**DATA RECORDS**:
============================================================

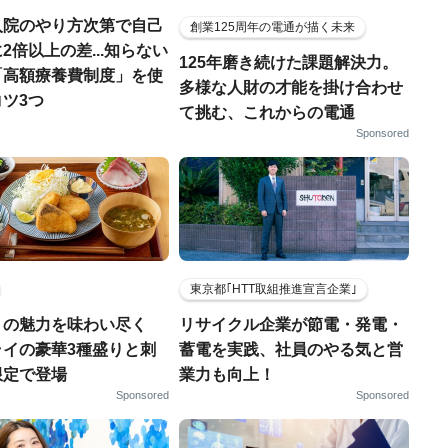
入院のやり方次第で自己
創業125周年の電通が描く未来
2倍以上の差...知らない
125年磨き続けた課題解決力。
「高額療養費制度」を使
多様な人財の才能を掛け合わせ
ツ3つ
て挑む、これからの電通
Sponsored
東京都｢HTT取組推進宣言企業｣
りの魅力を味わい尽く
リサイクル企業が節電・発電・
ライの豪華3種盛りと刺
蓄電を実践、社員のやる気と営
限定で登場
業力も向上！
Sponsored
Sponsored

============================================================

**PROBLEM DETAILS**:
Please write out every line of the listing above exactly, and leave the images behind.

**ANSWER FOR THIS EXERCISE**:
入院のやり方次第で自己
創業125周年の電通が描く未来
2倍以上の差...知らない
125年磨き続けた課題解決力。
「高額療養費制度」を使
多様な人財の才能を掛け合わせ
ツ3つ
て挑む、これからの電通
Sponsored
東京都｢HTT取組推進宣言企業｣
りの魅力を味わい尽く
リサイクル企業が節電・発電・
ライの豪華3種盛りと刺
蓄電を実践、社員のやる気と営
限定で登場
業力も向上！
Sponsored
Sponsored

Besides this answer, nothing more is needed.